*** Materials provided ***

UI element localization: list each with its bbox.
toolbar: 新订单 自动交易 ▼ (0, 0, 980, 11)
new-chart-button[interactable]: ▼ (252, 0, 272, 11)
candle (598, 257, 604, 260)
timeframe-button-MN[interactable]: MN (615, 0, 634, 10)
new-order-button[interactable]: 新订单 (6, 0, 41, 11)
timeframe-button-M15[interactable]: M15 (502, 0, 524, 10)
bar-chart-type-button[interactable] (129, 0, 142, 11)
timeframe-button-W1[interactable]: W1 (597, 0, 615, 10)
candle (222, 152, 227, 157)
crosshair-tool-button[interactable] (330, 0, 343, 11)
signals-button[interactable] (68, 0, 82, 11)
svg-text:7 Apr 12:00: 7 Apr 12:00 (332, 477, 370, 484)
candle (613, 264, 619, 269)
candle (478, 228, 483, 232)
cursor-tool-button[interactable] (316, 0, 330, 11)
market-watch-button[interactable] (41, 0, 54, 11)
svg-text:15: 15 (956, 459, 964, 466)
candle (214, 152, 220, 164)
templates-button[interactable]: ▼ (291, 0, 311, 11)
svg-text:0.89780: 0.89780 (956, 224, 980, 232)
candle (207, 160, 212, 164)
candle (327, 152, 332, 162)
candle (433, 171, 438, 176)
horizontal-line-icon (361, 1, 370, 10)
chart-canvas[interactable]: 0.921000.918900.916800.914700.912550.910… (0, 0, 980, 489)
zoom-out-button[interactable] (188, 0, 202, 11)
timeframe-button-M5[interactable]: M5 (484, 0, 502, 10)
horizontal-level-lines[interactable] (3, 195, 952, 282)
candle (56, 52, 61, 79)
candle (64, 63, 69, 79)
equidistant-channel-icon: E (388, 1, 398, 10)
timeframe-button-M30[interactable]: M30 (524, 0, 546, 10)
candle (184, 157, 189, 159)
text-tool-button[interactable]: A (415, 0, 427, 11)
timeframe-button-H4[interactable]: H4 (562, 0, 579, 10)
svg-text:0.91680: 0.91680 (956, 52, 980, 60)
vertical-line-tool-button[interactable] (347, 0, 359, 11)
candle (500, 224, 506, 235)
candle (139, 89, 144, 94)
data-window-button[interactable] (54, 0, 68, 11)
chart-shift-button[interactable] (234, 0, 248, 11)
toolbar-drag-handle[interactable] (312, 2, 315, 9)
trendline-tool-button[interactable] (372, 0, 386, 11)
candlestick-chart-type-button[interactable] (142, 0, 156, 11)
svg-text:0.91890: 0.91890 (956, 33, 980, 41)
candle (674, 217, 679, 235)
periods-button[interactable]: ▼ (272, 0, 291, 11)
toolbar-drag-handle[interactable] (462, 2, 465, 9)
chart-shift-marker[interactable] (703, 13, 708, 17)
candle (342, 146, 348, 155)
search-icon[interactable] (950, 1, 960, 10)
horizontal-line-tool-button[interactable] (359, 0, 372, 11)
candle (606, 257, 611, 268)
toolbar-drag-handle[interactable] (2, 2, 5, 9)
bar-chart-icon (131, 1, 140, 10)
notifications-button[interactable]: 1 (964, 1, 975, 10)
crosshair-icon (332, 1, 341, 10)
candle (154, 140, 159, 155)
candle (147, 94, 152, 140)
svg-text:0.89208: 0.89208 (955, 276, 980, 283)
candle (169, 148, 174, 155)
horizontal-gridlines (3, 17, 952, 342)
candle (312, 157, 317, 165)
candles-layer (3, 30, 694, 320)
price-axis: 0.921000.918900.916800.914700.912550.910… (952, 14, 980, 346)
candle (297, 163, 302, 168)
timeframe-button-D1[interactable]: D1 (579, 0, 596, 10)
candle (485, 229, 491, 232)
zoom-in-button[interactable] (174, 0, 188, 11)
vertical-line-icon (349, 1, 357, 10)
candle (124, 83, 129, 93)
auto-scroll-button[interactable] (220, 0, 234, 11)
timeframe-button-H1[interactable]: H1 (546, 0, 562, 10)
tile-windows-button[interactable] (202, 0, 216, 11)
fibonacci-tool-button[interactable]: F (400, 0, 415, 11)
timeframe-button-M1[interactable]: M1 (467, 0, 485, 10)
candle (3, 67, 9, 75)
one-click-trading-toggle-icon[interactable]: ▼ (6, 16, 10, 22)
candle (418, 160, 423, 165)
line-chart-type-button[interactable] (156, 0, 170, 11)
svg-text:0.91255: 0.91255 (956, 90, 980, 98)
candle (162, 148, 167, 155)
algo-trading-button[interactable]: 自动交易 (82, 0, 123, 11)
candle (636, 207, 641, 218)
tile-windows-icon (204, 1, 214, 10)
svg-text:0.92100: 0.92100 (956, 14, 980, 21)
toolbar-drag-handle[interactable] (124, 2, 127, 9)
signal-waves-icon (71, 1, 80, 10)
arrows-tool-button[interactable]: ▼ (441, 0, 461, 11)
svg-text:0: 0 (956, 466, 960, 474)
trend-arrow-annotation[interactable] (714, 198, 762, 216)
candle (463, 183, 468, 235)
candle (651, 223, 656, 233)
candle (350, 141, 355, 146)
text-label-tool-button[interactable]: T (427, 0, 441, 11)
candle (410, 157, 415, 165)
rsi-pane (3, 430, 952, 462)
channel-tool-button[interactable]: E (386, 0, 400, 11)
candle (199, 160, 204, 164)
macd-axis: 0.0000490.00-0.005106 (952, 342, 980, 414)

*** End of Materials provided ***

§ **Work task**
Each line of the data should be transcribed exactly.

§ **Solution for this problem**
UI element localization: list each with its bbox.
toolbar: 新订单 自动交易 ▼ (0, 0, 980, 11)
new-chart-button[interactable]: ▼ (252, 0, 272, 11)
candle (598, 257, 604, 260)
timeframe-button-MN[interactable]: MN (615, 0, 634, 10)
new-order-button[interactable]: 新订单 (6, 0, 41, 11)
timeframe-button-M15[interactable]: M15 (502, 0, 524, 10)
bar-chart-type-button[interactable] (129, 0, 142, 11)
timeframe-button-W1[interactable]: W1 (597, 0, 615, 10)
candle (222, 152, 227, 157)
crosshair-tool-button[interactable] (330, 0, 343, 11)
signals-button[interactable] (68, 0, 82, 11)
svg-text:7 Apr 12:00: 7 Apr 12:00 (332, 477, 370, 484)
candle (613, 264, 619, 269)
candle (478, 228, 483, 232)
cursor-tool-button[interactable] (316, 0, 330, 11)
market-watch-button[interactable] (41, 0, 54, 11)
svg-text:15: 15 (956, 459, 964, 466)
candle (214, 152, 220, 164)
templates-button[interactable]: ▼ (291, 0, 311, 11)
svg-text:0.89780: 0.89780 (956, 224, 980, 232)
candle (207, 160, 212, 164)
candle (327, 152, 332, 162)
candle (433, 171, 438, 176)
horizontal-line-icon (361, 1, 370, 10)
chart-canvas[interactable]: 0.921000.918900.916800.914700.912550.910… (0, 0, 980, 489)
zoom-out-button[interactable] (188, 0, 202, 11)
timeframe-button-M5[interactable]: M5 (484, 0, 502, 10)
horizontal-level-lines[interactable] (3, 195, 952, 282)
candle (56, 52, 61, 79)
candle (64, 63, 69, 79)
equidistant-channel-icon: E (388, 1, 398, 10)
timeframe-button-M30[interactable]: M30 (524, 0, 546, 10)
candle (184, 157, 189, 159)
text-tool-button[interactable]: A (415, 0, 427, 11)
timeframe-button-H4[interactable]: H4 (562, 0, 579, 10)
svg-text:0.91680: 0.91680 (956, 52, 980, 60)
vertical-line-tool-button[interactable] (347, 0, 359, 11)
candle (500, 224, 506, 235)
candle (139, 89, 144, 94)
data-window-button[interactable] (54, 0, 68, 11)
chart-shift-button[interactable] (234, 0, 248, 11)
toolbar-drag-handle[interactable] (312, 2, 315, 9)
trendline-tool-button[interactable] (372, 0, 386, 11)
candlestick-chart-type-button[interactable] (142, 0, 156, 11)
svg-text:0.91890: 0.91890 (956, 33, 980, 41)
candle (674, 217, 679, 235)
periods-button[interactable]: ▼ (272, 0, 291, 11)
toolbar-drag-handle[interactable] (462, 2, 465, 9)
chart-shift-marker[interactable] (703, 13, 708, 17)
candle (342, 146, 348, 155)
search-icon[interactable] (950, 1, 960, 10)
horizontal-line-tool-button[interactable] (359, 0, 372, 11)
candle (606, 257, 611, 268)
toolbar-drag-handle[interactable] (2, 2, 5, 9)
bar-chart-icon (131, 1, 140, 10)
notifications-button[interactable]: 1 (964, 1, 975, 10)
crosshair-icon (332, 1, 341, 10)
candle (154, 140, 159, 155)
candle (147, 94, 152, 140)
svg-text:0.89208: 0.89208 (955, 276, 980, 283)
candle (169, 148, 174, 155)
horizontal-gridlines (3, 17, 952, 342)
candle (312, 157, 317, 165)
candles-layer (3, 30, 694, 320)
price-axis: 0.921000.918900.916800.914700.912550.910… (952, 14, 980, 346)
candle (297, 163, 302, 168)
timeframe-button-D1[interactable]: D1 (579, 0, 596, 10)
candle (485, 229, 491, 232)
zoom-in-button[interactable] (174, 0, 188, 11)
vertical-line-icon (349, 1, 357, 10)
candle (124, 83, 129, 93)
auto-scroll-button[interactable] (220, 0, 234, 11)
timeframe-button-H1[interactable]: H1 (546, 0, 562, 10)
tile-windows-button[interactable] (202, 0, 216, 11)
fibonacci-tool-button[interactable]: F (400, 0, 415, 11)
timeframe-button-M1[interactable]: M1 (467, 0, 485, 10)
candle (3, 67, 9, 75)
one-click-trading-toggle-icon[interactable]: ▼ (6, 16, 10, 22)
candle (418, 160, 423, 165)
line-chart-type-button[interactable] (156, 0, 170, 11)
svg-text:0.91255: 0.91255 (956, 90, 980, 98)
candle (162, 148, 167, 155)
algo-trading-button[interactable]: 自动交易 (82, 0, 123, 11)
candle (636, 207, 641, 218)
tile-windows-icon (204, 1, 214, 10)
svg-text:0.92100: 0.92100 (956, 14, 980, 21)
toolbar-drag-handle[interactable] (124, 2, 127, 9)
signal-waves-icon (71, 1, 80, 10)
arrows-tool-button[interactable]: ▼ (441, 0, 461, 11)
svg-text:0: 0 (956, 466, 960, 474)
trend-arrow-annotation[interactable] (714, 198, 762, 216)
candle (463, 183, 468, 235)
candle (651, 223, 656, 233)
candle (350, 141, 355, 146)
text-label-tool-button[interactable]: T (427, 0, 441, 11)
candle (410, 157, 415, 165)
rsi-pane (3, 430, 952, 462)
channel-tool-button[interactable]: E (386, 0, 400, 11)
candle (199, 160, 204, 164)
macd-axis: 0.0000490.00-0.005106 (952, 342, 980, 414)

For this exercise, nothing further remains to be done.